*Task description*: Every entry below is to be returned unchanged. Images are not part of the copy.
%%
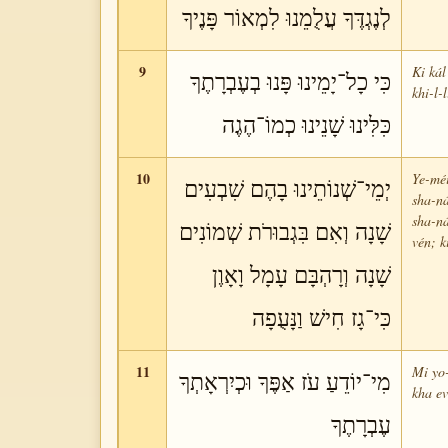
לְנֶגְדֶּךָ עֲלֻמֵנוּ לִמְאוֹר פָּנֶיךָ
9
Ki kál
כִּי כָל־יָמֵינוּ פָּנוּ בְעֶבְרָתֶךָ
khi-l-
כִּלִּינוּ שָׁנֵינוּ כְמוֹ־הֶגֶה
10
Ye-méi
יְמֵי־שְׁנוֹתֵינוּ בָהֶם שִׁבְעִים
sha-ná
sha-n
שָׁנָה וְאִם בִּגְבוּרֹת שְׁמוֹנִים
vén; k
שָׁנָה וְרָהְבָּם עָמָל וָאָוֶן
כִּי־גָז חִישׁ וַנָּעֻפָה
11
Mi yo-
מִי־יוֹדֵעַ עֹז אַפֶּךָ וּכְיִרְאָתְךָ
kha ev
עֶבְרָתֶךָ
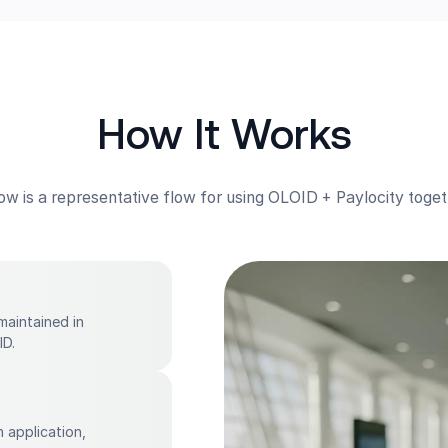
How It Works
ow is a representative flow for using OLOID + Paylocity toget
maintained in
ID.
 application,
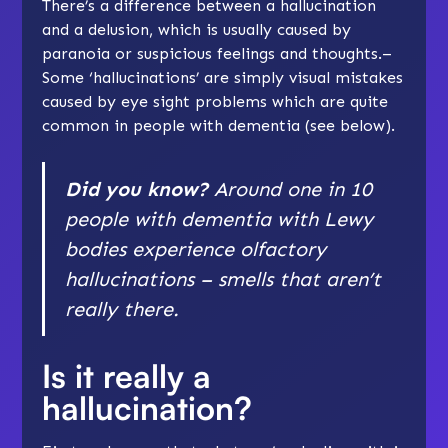
There’s a difference between a hallucination
and a delusion, which is usually caused by
paranoia or
suspicious feelings and thoughts
.–
Some ‘hallucinations’ are simply visual mistakes
caused by eye sight problems which are quite
common in people with dementia (see below).
Did you know?
Around one in 10
people with dementia with Lewy
bodies experience olfactory
hallucinations – smells that aren’t
really there.
Is it really a
hallucination?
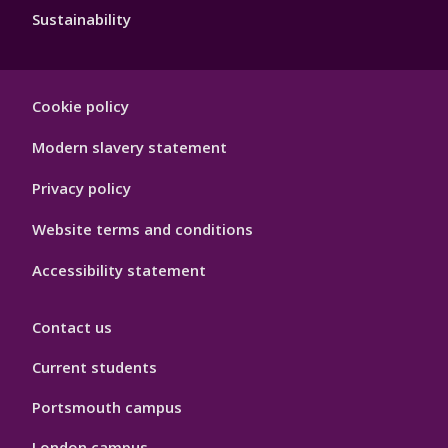
Sustainability
Footer
Cookie policy
Hygiene
Modern slavery statement
Privacy policy
Website terms and conditions
Accessibility statement
Contact us
Current students
Portsmouth campus
London campus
%%
*Result*:
לְנֶגְדֶּךָ עֲלֻמֵנוּ לִמְאוֹר פָּנֶיךָ
9
Ki kál
כִּי כָל־יָמֵינוּ פָּנוּ בְעֶבְרָתֶךָ
khi-l-
כִּלִּינוּ שָׁנֵינוּ כְמוֹ־הֶגֶה
10
Ye-méi
יְמֵי־שְׁנוֹתֵינוּ בָהֶם שִׁבְעִים
sha-ná
sha-n
שָׁנָה וְאִם בִּגְבוּרֹת שְׁמוֹנִים
vén; k
שָׁנָה וְרָהְבָּם עָמָל וָאָוֶן
כִּי־גָז חִישׁ וַנָּעֻפָה
11
Mi yo-
מִי־יוֹדֵעַ עֹז אַפֶּךָ וּכְיִרְאָתְךָ
kha ev
עֶבְרָתֶךָ
How It Works
ow is a representative flow for using OLOID + Paylocity toget
maintained in
ID.
 application,
There’s a difference between a hallucination
and a delusion, which is usually caused by
paranoia or
suspicious feelings and thoughts
.–
Some ‘hallucinations’ are simply visual mistakes
caused by eye sight problems which are quite
common in people with dementia (see below).
Did you know?
Around one in 10
people with dementia with Lewy
bodies experience olfactory
hallucinations – smells that aren’t
really there.
Is it really a
hallucination?
Sustainability
Footer
Cookie policy
Hygiene
Modern slavery statement
Privacy policy
Website terms and conditions
Accessibility statement
Contact us
Current students
Portsmouth campus
London campus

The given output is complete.